To be clear, I am specifically not asking about people who are able to snag leftover or "thawed" doses that would otherwise have to be tossed at the end of the day.
I think skipping your phase should generally be discouraged because there is a lot of thought going into deciding who should get it and who should not. You are deciding you are more important than someone else when you decide to skip, which is ethically dubious.
That said... sometimes the guidelines have things that fall through the cracks. Maybe you've got some rare disease that is somehow left off the phase list. There's some wiggle room there.
I suspect the majority of people skipping phases, though, are not in that category. They are skipping because they have privilege and can do so. That's abhorrent.
I guess I'm of two minds when it comes to this. One the one hand, my personality morality tells me that I should wait my turn, because they are far more deserving folks in line before me. On the other, every jab in the arm helps us collectively, regardless of who received it.

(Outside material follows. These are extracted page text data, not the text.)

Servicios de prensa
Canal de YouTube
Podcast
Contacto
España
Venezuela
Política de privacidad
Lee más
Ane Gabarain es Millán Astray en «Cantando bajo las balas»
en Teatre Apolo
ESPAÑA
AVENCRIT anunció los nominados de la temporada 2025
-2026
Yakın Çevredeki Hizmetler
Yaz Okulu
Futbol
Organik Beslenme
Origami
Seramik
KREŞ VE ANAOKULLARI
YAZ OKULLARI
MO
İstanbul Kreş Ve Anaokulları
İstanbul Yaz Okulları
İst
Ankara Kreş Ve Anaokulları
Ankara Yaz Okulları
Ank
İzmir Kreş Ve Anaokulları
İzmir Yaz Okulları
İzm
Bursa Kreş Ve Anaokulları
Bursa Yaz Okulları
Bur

My wife just got her first dose last night, thanks to her job teaching at a university. But no one verified or even asked about her eligibility, which leads me to believe that anyone could have made an appointment. I'm surely at the bottom of the list, since in a healthy adult that is not in any kind of enhanced exposure risk. But I'd be lying if I said the thought hasn't crossed my mind of making an appointment.

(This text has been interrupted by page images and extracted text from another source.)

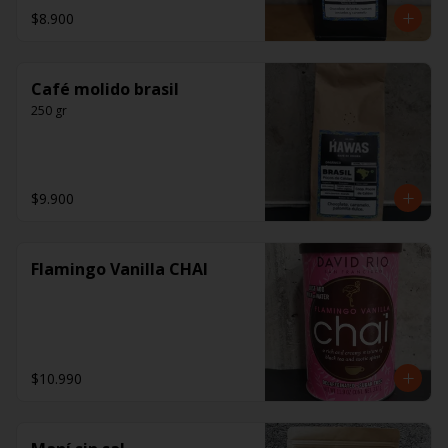
$8.900
Café molido brasil
250 gr
$9.900
Flamingo Vanilla CHAI
$10.990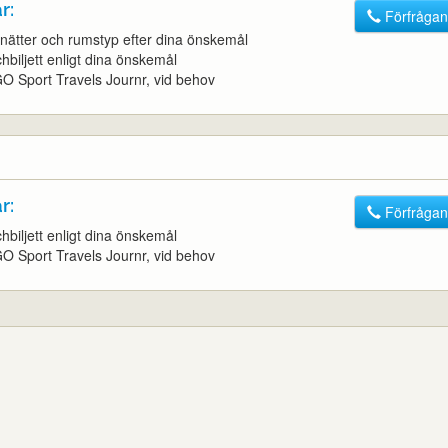
r:
Förfrågan
l nätter och rumstyp efter dina önskemål
chbiljett enligt dina önskemål
l GO Sport Travels Journr, vid behov
r:
Förfrågan
chbiljett enligt dina önskemål
l GO Sport Travels Journr, vid behov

As with most things it seems, I'm conflicted.
Is it a net negative? Or, is it less of a positive than the hypotheticals you provided? In my view, every jab gets us closer to herd immunity.
Mind you, I'm not disagreeing with the spirit of your argument. My moral side is well aware of how my selfish side is trying to rationalize things.

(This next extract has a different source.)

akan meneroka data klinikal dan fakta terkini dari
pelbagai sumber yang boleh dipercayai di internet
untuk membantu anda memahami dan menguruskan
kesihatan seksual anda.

I would highly suggest speaking with a healthcare delivery network that you plan on getting vaccinated with - I think they will be able to allay some of your concerns if you're a relatively young individual who doesn't want to 'take the place' of someone more at risk. In many cases the elderly and those who may want a vaccine but have more difficulty scheduling or are at a higher priority and just have not had the chance to get vaccinated yet will still be given priority of some sort, but in an 'off-the-books' kind of way. The person scheduling will likely be looking for ways to get them in when they are available by taking up dedicated priority slots, reserve slots, extra slots, or moving around the schedules of other people as necessary. In some cases they may even have separate vaccination locations which get priority. Obviously I can't speak for each vaccination location and every scheduler, but I think calling with your concerns is a good way to get more information.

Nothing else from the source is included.